Enugu Tintin Repack May 2026

Inside was a makeshift studio. Reel-to-reel tapes lined the walls. And in the center, on a vintage Revox machine, spooled “The Ebony Coal.” But the Albino Marmoset was there. She was not a ghost. She was a pale, gaunt woman in a raincoat, her monkey mask resting beside her as she spliced tape.

"You're the reporter," she said, her voice a soft Irish lilt. "I’m not stealing it. I’m restoring it. Chief Eze asked me before he died. The coordinates on this song lead to a mine that the government plans to bulldoze for a shopping mall. If I release the tape, the artifacts will be saved." enugu tintin

It began on a Tuesday, during a torrential downpour that turned Ogui Road into a red river. Tintin was nursing a warm Star Lager at the "Coal Camp Buka" when a woman in a dripping, expensive agbada collapsed into the chair opposite him. Inside was a makeshift studio

"You want bronze?" Tintin said, reaching into his jacket. "Here. Take my drawing of it." She was not a ghost

"Because, Adanna," he said, "in Enugu, the best mysteries don't have villains. Just lost people, buried coal, and songs that refuse to stay silent."

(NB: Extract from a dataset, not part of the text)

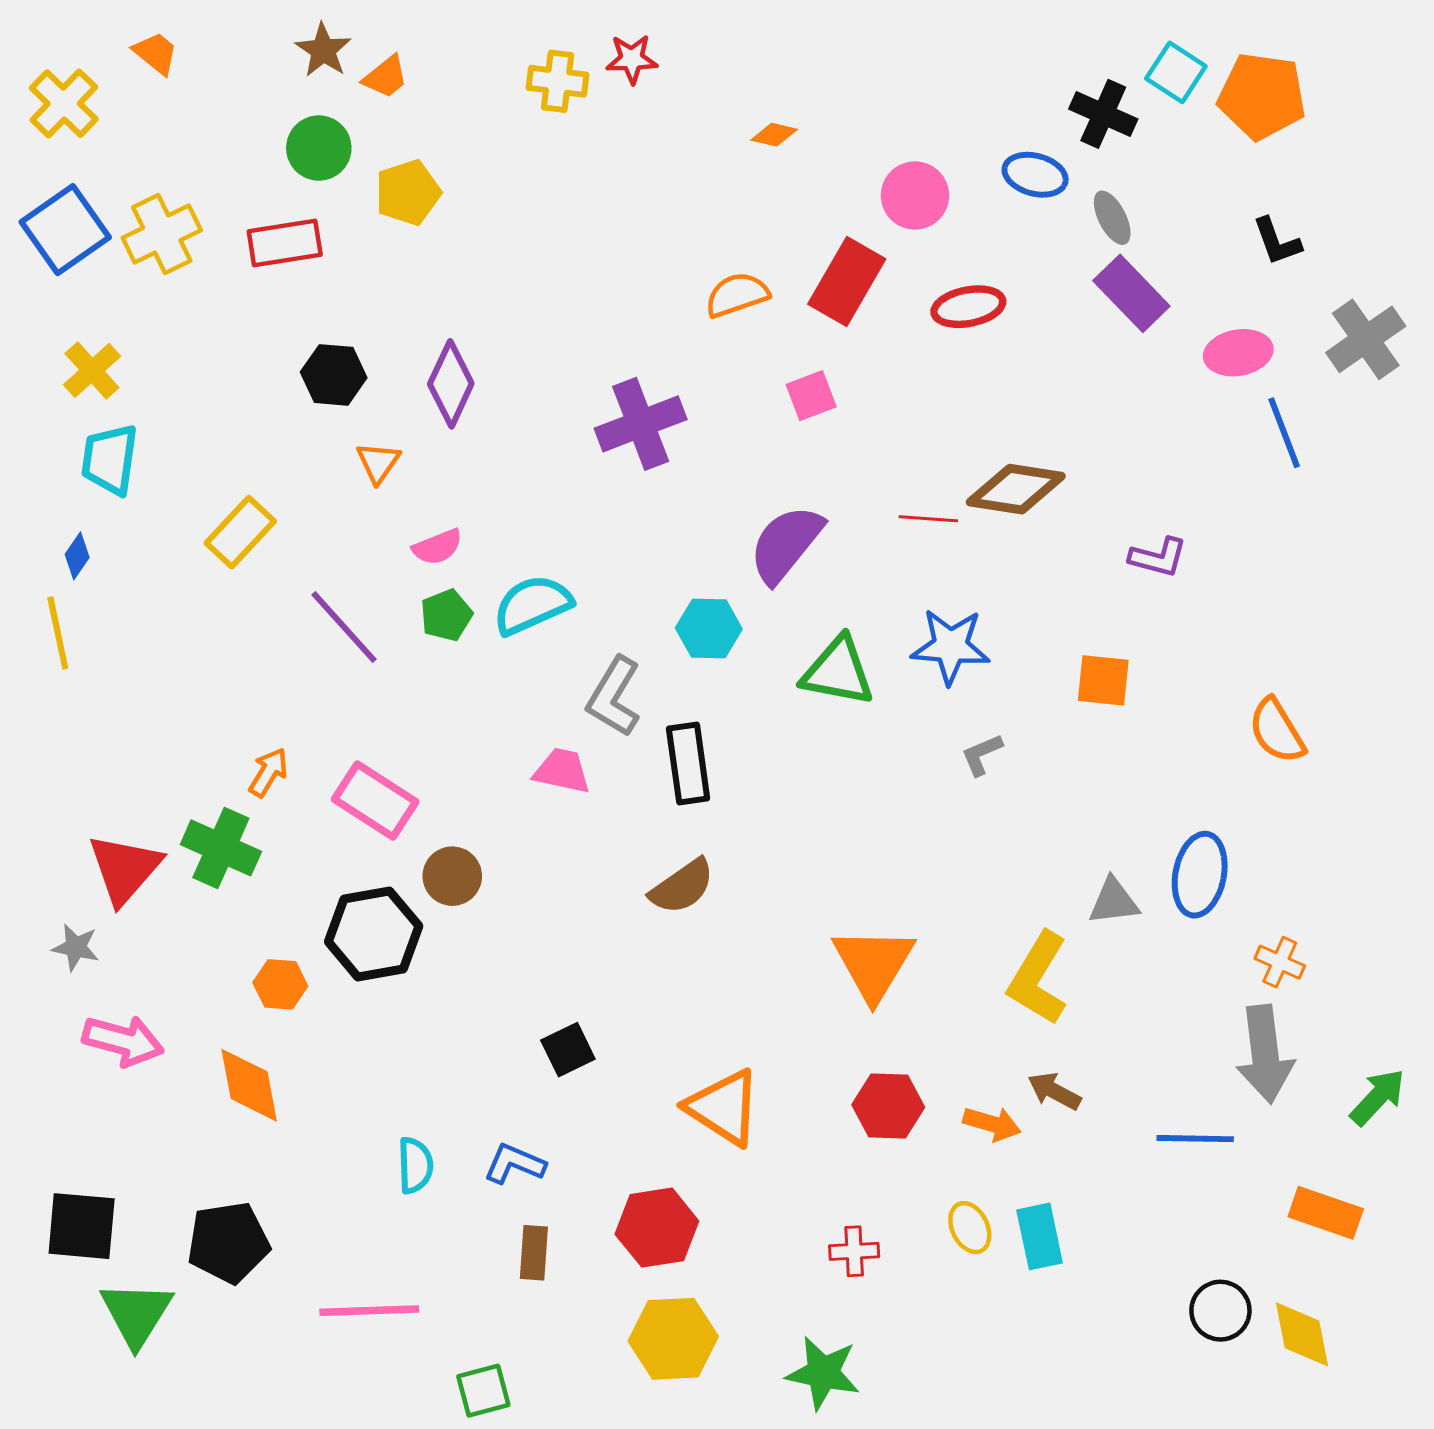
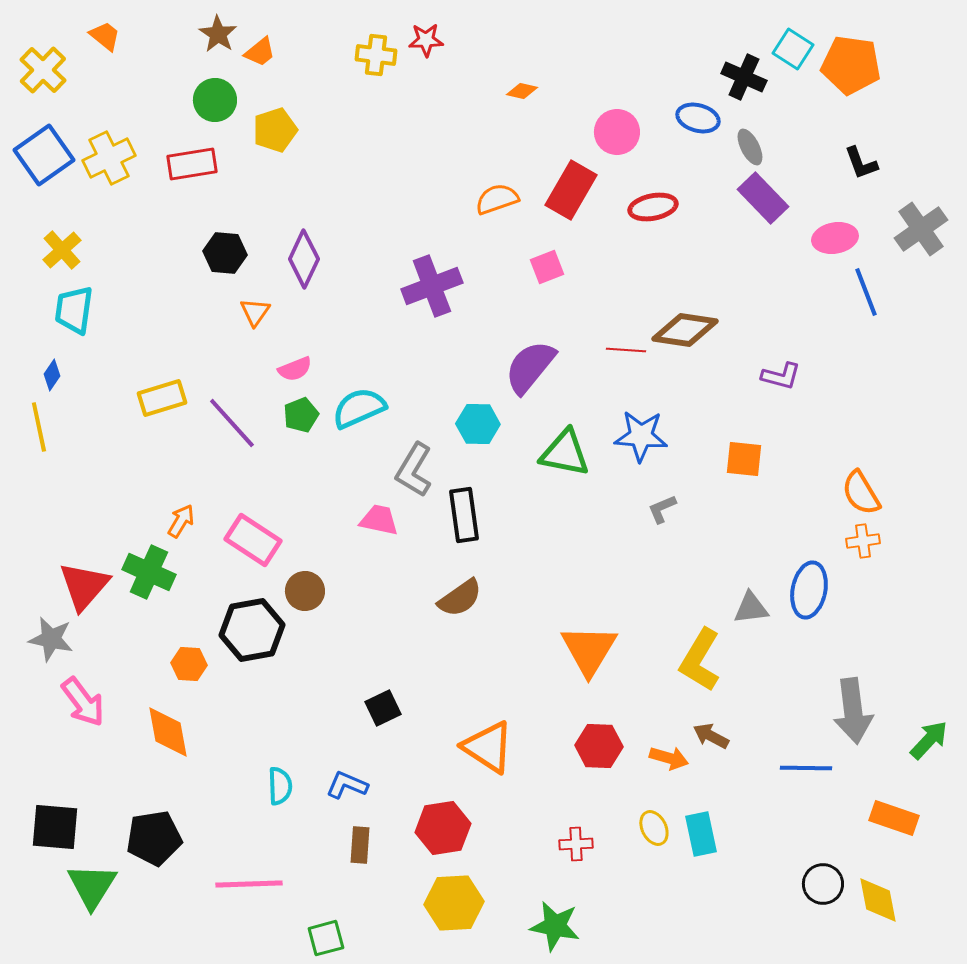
yellow rectangle: (240, 532) -> (162, 398), moved, turned 30
gray star: (76, 947) -> (51, 639), size x1.4
orange cross: (1280, 962) -> (863, 541), moved, turned -32
pink arrow: (123, 1041) -> (83, 702), turned 38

Her father, the late Chief Mbadinuju Eze, was a legendary highlife musician from the 1970s. Months before his death, he had recorded his final, unreleased song—a haunting melody titled “The Ebony Coal.” It was said to contain the coordinates of a secret, illegal mine his band had discovered, a cavern filled not just with coal, but with ancient, pre-colonial bronze artifacts.